- Exercise data:
--- START ---

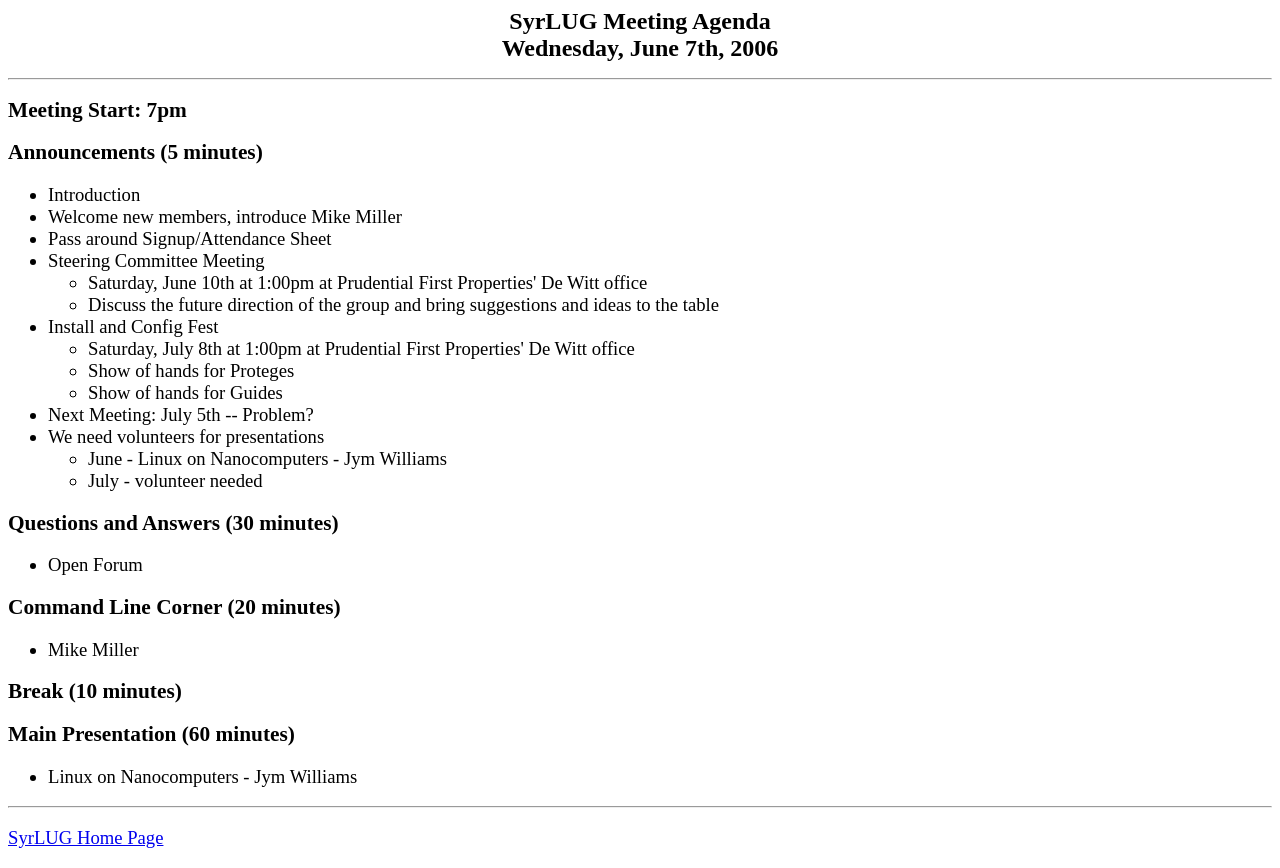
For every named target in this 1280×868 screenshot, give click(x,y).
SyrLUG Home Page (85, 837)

--- END ---
--- START ---

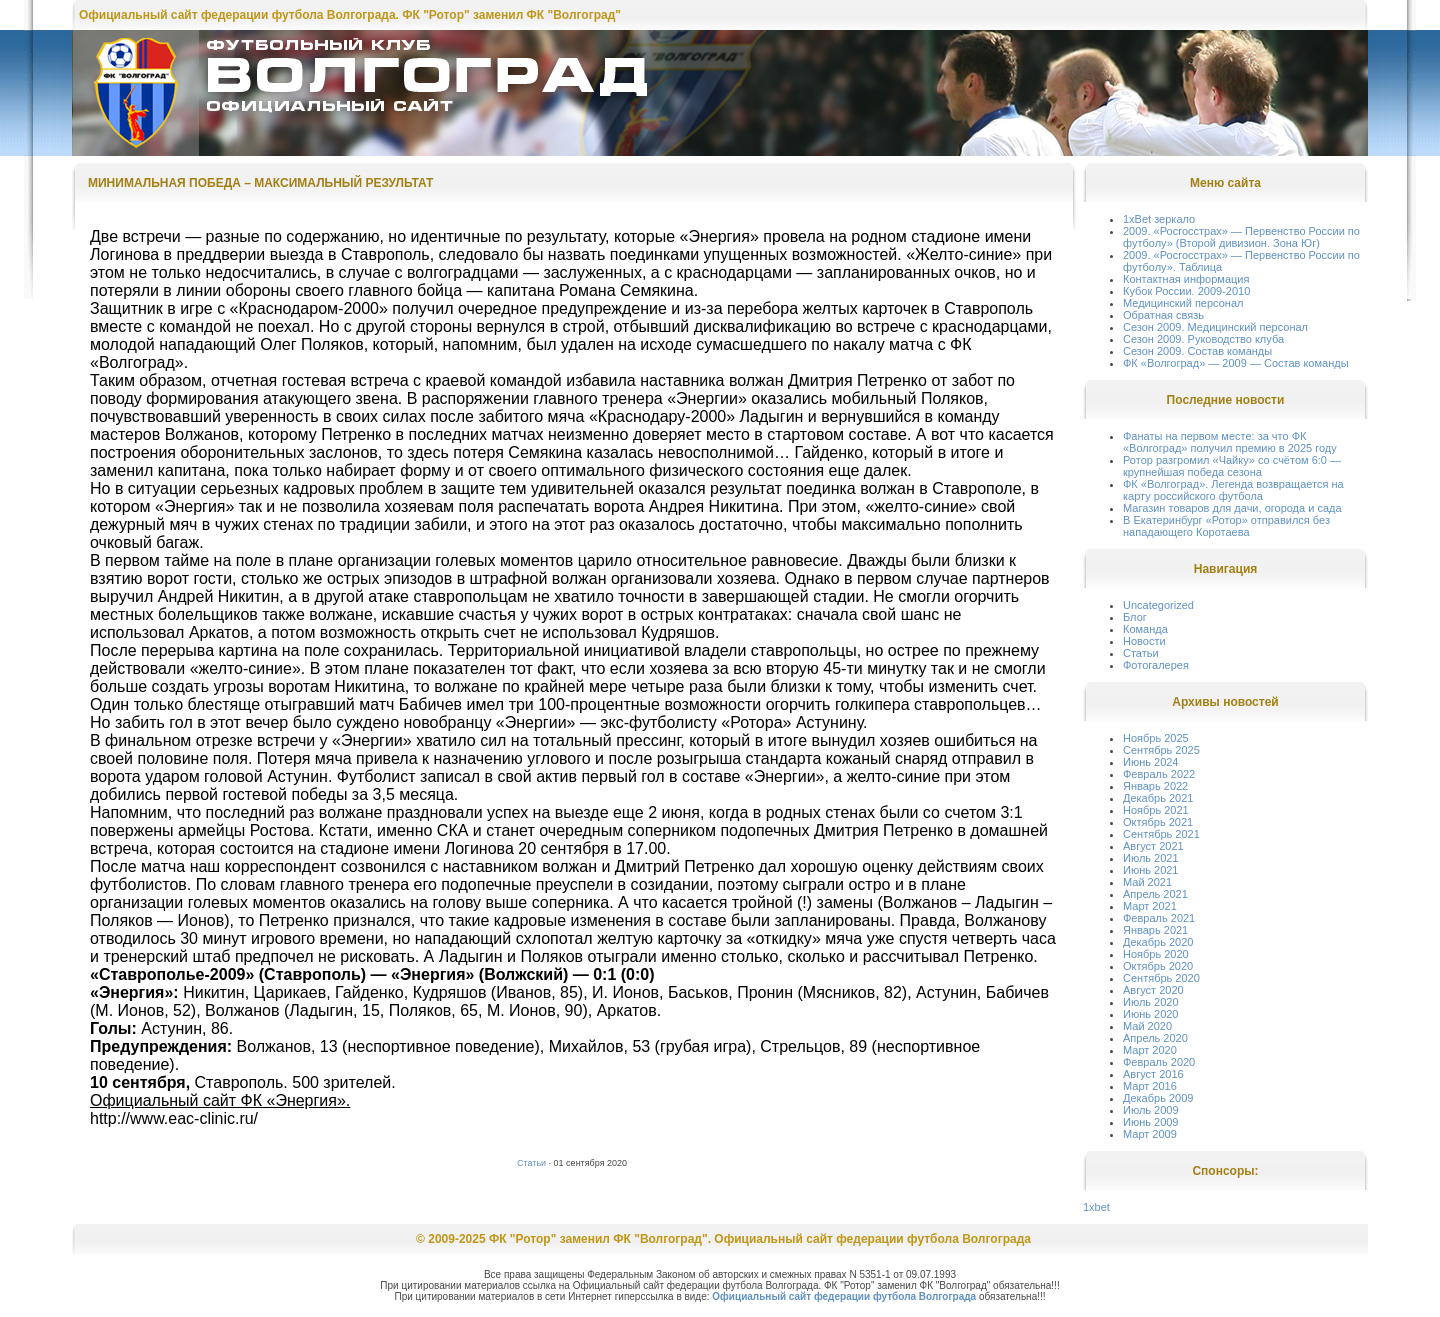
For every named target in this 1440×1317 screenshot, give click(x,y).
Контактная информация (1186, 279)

--- END ---
--- START ---

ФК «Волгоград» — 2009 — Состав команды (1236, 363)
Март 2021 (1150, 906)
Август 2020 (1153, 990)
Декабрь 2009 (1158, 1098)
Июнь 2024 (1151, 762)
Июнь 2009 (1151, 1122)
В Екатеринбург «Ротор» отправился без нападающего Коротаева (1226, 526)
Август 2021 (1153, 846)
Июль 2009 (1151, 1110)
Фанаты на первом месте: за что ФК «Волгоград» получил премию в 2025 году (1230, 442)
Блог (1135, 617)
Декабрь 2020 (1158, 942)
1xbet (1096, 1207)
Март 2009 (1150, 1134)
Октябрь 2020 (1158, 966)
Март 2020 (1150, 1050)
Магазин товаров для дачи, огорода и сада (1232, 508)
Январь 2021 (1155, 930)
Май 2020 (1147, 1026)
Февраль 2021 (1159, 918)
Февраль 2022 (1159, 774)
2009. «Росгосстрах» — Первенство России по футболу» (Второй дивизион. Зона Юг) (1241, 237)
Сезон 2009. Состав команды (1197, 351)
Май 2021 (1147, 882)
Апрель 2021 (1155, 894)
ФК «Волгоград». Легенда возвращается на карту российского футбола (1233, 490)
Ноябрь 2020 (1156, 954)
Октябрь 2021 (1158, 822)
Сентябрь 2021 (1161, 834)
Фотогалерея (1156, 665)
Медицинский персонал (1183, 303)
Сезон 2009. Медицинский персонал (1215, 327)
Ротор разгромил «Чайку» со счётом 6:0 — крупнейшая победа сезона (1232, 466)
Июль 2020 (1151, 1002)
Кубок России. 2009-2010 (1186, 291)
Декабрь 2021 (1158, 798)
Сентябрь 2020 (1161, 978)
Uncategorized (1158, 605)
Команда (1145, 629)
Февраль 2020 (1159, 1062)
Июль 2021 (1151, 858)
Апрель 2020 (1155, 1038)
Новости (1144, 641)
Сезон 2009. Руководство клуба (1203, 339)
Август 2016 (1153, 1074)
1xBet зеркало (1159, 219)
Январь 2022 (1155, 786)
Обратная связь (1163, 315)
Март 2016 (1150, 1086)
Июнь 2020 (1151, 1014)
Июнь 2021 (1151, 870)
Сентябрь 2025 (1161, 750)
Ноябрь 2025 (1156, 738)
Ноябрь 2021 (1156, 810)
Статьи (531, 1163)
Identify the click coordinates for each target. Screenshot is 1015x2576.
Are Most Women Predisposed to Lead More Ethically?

--- END ---

- Work instructions: From the records above, transcribe without alteration every line from the one with "For every named target in this 1280×868" to the one with "SyrLUG Home Page (85, 837)", inclusive.

- Answer box:
For every named target in this 1280×868 screenshot, give click(x,y).
SyrLUG Home Page (85, 837)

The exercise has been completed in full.